DATA TO USE
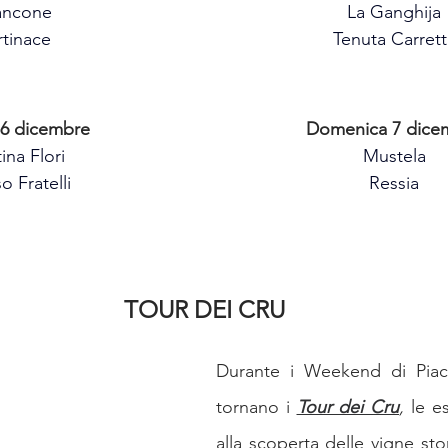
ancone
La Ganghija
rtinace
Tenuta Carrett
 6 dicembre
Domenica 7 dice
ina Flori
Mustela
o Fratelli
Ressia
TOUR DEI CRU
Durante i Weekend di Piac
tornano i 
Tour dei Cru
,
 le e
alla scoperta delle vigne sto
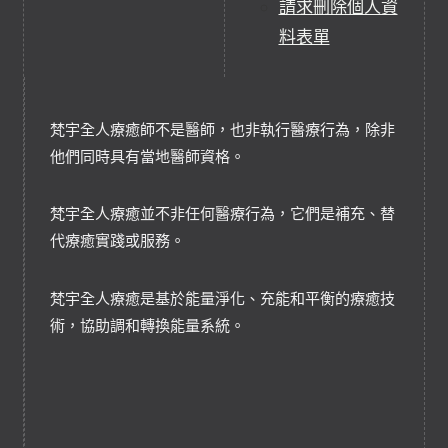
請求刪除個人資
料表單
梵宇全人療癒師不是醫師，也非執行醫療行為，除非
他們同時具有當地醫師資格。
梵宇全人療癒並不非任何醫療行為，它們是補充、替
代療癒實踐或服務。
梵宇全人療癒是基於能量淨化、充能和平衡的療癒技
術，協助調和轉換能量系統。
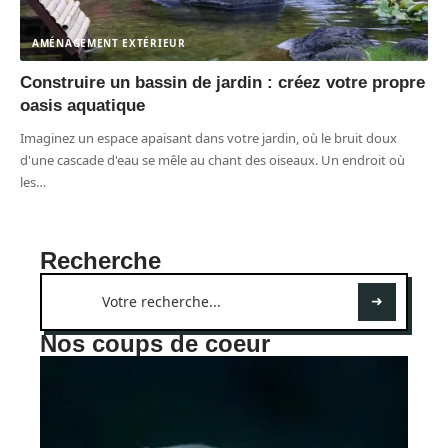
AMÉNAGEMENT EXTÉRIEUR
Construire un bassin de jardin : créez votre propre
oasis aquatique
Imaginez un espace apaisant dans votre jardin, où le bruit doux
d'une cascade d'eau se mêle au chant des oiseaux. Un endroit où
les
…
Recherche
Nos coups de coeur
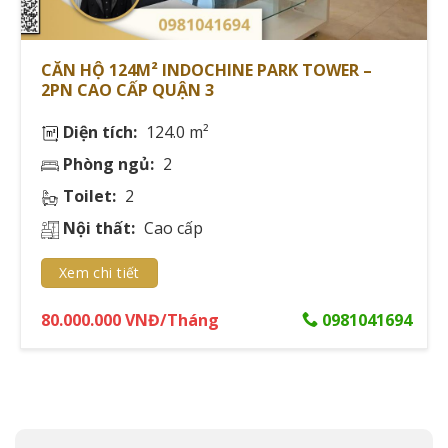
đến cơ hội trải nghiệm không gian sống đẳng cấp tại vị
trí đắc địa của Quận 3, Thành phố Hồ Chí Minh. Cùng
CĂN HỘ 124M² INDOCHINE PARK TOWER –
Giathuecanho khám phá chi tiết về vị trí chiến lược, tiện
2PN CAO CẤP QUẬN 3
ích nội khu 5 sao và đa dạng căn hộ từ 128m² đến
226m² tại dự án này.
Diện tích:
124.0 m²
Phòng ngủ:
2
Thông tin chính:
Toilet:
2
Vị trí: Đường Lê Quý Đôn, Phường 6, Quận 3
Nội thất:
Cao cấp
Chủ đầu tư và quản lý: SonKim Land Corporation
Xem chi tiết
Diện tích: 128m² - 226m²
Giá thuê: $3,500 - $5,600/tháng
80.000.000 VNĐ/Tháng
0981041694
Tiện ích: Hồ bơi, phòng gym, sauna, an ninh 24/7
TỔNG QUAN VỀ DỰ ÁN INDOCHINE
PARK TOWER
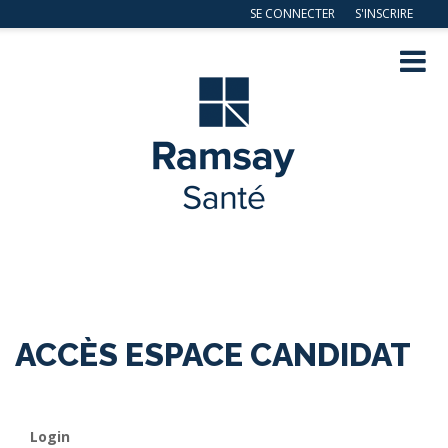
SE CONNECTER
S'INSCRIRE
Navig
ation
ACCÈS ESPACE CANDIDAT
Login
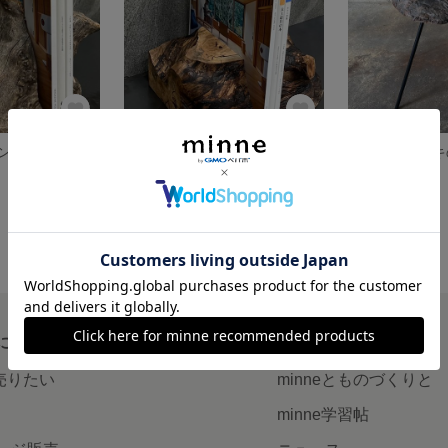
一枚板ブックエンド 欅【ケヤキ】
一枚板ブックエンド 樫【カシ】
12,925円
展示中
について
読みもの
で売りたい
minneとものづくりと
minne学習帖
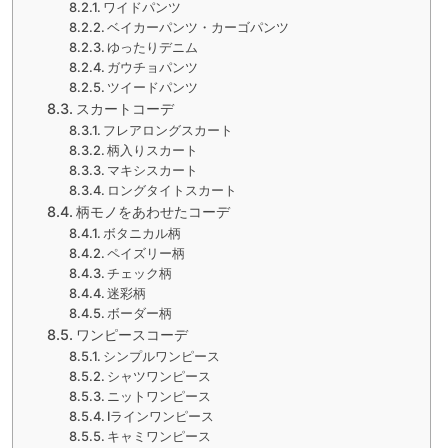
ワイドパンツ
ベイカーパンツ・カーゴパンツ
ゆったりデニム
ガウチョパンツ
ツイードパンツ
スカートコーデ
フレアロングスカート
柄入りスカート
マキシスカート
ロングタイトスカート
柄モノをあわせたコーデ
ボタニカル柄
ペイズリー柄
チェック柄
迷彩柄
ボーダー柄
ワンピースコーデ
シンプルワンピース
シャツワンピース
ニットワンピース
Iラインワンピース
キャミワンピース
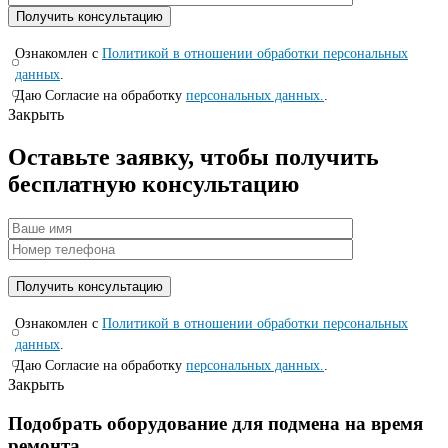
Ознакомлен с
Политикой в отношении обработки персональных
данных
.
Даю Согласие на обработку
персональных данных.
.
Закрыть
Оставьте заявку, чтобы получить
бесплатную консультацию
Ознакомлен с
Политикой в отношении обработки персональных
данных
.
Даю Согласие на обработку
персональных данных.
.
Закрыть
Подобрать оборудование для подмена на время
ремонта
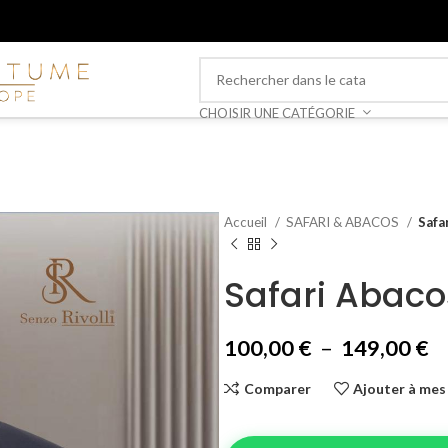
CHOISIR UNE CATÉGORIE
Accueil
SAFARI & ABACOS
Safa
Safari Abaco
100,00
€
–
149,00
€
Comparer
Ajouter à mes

ACTIVITY
Each line holding the string "jardin" counts once. Work out the number of such lines in the data and give only that.

REPLY
2